Фердинанд Кубала взял с собой — Простофиле на память — красную попону с номером полка и золотыми кисточками, вышитую ученицами высшей девичьей школы и поднесенную пони к двадцатилетию полка. Еще он забрал в гражданку две скребницы для шерсти и торбу для овса. Простофилю, потому как в свое время бывал в Италии, переименовал в Кавалетто, и в домике на колесах, с каруселью и маленьким тиром отправился странствовать по свету, имея в виду, тем самым, преимущественно долину речки Сазавы и — уж в самом крайнем случае — еще кусочек Чешско-Моравской возвышенности.
— Н-но-о-о, Кавалетто мио! — воскликнул Фердинанд Кубала, хлопая пони по заду. — Галопы нам ни к чему, рысь тоже, знай пыхти себе полегоньку да потихоньку. Жри овес и делай из него калачи, но только не на людях. Я буду за тобой ухаживать, а это, ей-богу, лучше, чем если бы ты был на личном попечении самого рейхспротектора Чехии и Моравии!
И отправились они в путь по дорогам значения государственного, областного и по местным проселкам. Да так уж на этих проселках и застряли. И кто бы им ни повстречался, каждый улыбался и потом еще рассказывал детям, что, дескать, довелось ему увидеть последний цирк, а из фургона, детки, что-то раздавалось — вроде как лев, не то леопард… Прямо страх божий! Но это всего лишь храпел Фердинанд Кубала, иллюзионист, живший без иллюзий и хорошо знавший, что единственно, чего не отнять у человека наверняка — это того, что съешь и проспишь.
Кавалькада та была поистине красочной. Впереди пыхтел трактор, уходивший своим происхождением в технические войска и отчаянно смахивающий на самовар на резиновых шинах. За собой он тащил домик на колесах, фургон с брезентовым верхом и открытый прицеп. В домике за ярко-голубыми занавесками разбил свой стан сам Фердинанд Кубала, который иногда — дабы внести разнообразие в отправляемую должность — переходил на трактор и лично крутил баранку. Под брезентом был сложен тир, и на дорогу выглядывали деревянные лебеди, а в самом хвосте один размалеванный конек показывал задик.

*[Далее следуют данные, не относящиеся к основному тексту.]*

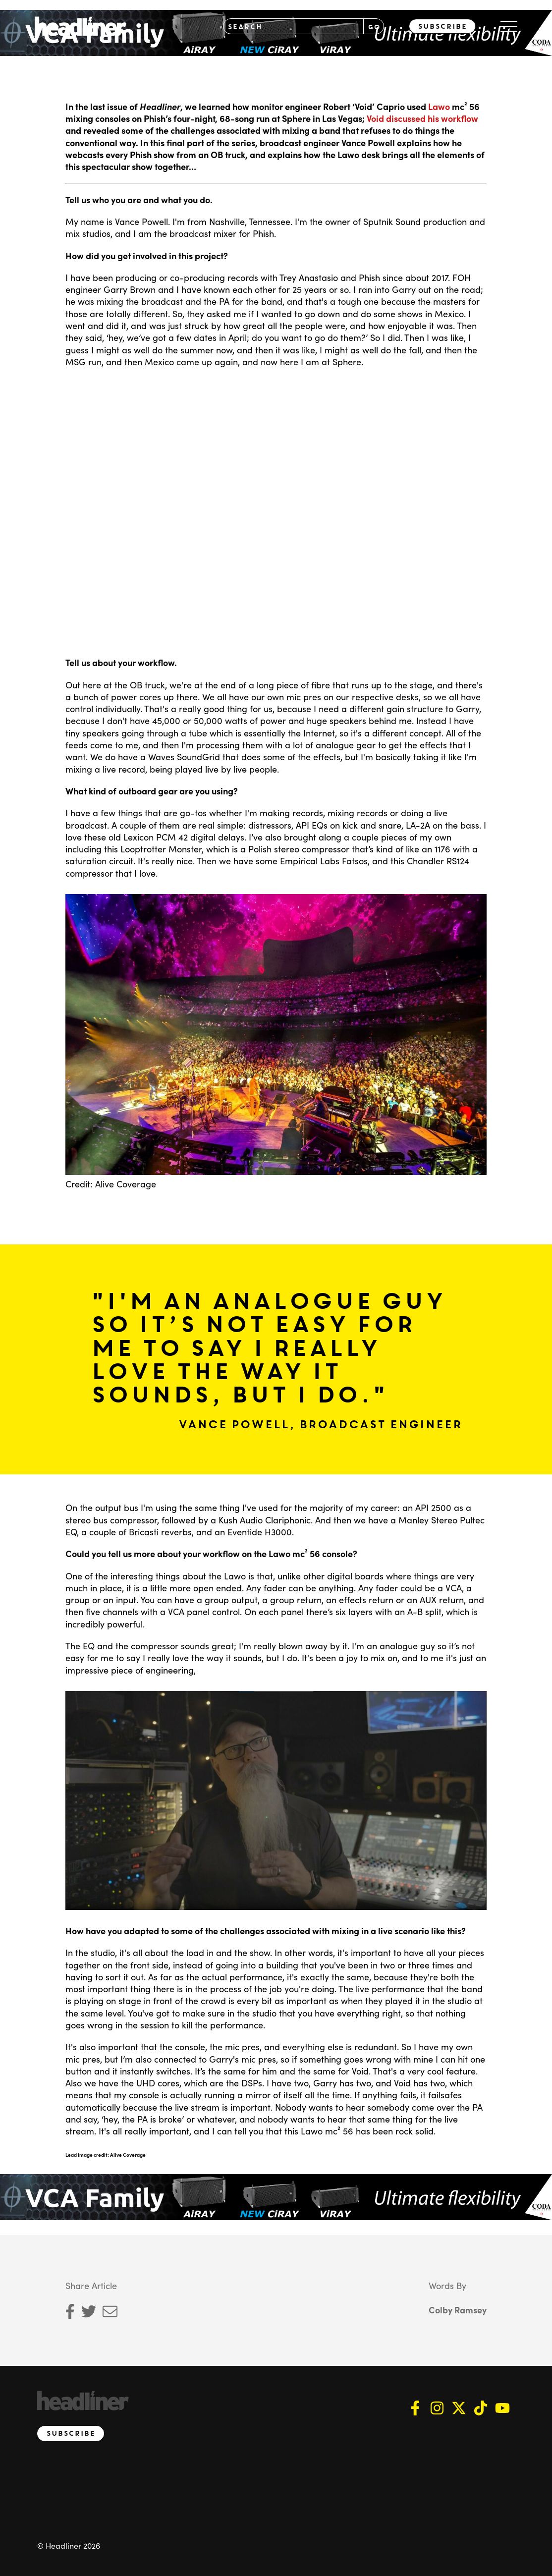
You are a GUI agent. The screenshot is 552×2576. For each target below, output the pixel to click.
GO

На прицепе тащился круг от карусели.
На тракторе восседал некто Косина Карел, сержант сверхсрочной службы, ныне в бессрочном отпуску, первый корнета-пистон и валторнист; именно он перед каждой деревней останавливал кортеж, трубил и громогласно возвещал:
Гранд-цирк «Кавалетто»,
Только одно представление!
Вот и все объявление.
Умный — к нам спеши,
Глупый — на печи лежи!
По этой части Косина был большой дока и кто бы его ни услышал, бросал все и сломя голову мчался в цирк.
И последним в этой кавалькаде, но отнюдь не самым малозначительным, выступал Простофиля. К трактору он привыкал долго, но так и не смог привыкнуть. Старался держаться от него подальше и лучше обходил стороной. Так он и вышагивал себе за прицепом и, не будь лошадью, непременно все это время отдавался бы воспоминаниям.
Но это вы бросьте: «не будь лошадью…»
Может как раз у лошадей нивесть какая память, особенно у тех, что ходят в упряжке, и самое большое удовольствие для них — предаваться воспоминаниям. Ведь иначе отчего бы так часто случалось, что ни с того, ни с сего конь вдруг засмеется, потихоньку и с большим внутренним смаком? Что если он как раз вспоминает, как, бывало, на смотрах под ноги командующему парадом выпускал свежее яблочко всякий раз, когда тот саблей наголо приветствовал новую часть? Мы с уверенностью не можем сказать, что думает человек, сидящий с нами за одним столом; как же нам знать, отчего ржет кобыла?
Простофиля, конечно, вспоминал про военные парады. Правда, никакого особого удовольствия он от них никогда на получал, ибо видел перед собой только жирно раскормленные зады трубачей-геликонистов. И никогда не держал равнения ни направо, ни налево по той причине, что на глазах у него были шоры. Главное, что от него требовалось — это не сбиваться с пути и шага.
Но вот раздавался гул полкового барабана и лязг тарелок. Простофиля выпрямлял свой твердый хребет, выпячивал не слишком выступающую грудь и ждал, когда оркестр получит команду выйти из марширующей колонны и занять свое место на свободном пространстве подле трибуны. Ну, а потом уже наблюдал войска в церемониальном марше и генералов верхами, а однажды даже видел румынского короля с молоденьким королевичем в адмиральском мундире. Простофиля, однако, не проводил разницы между благородиями и нижними чинами; все человечество он делил на две другие категории: на военных музыкантов и всех остальных.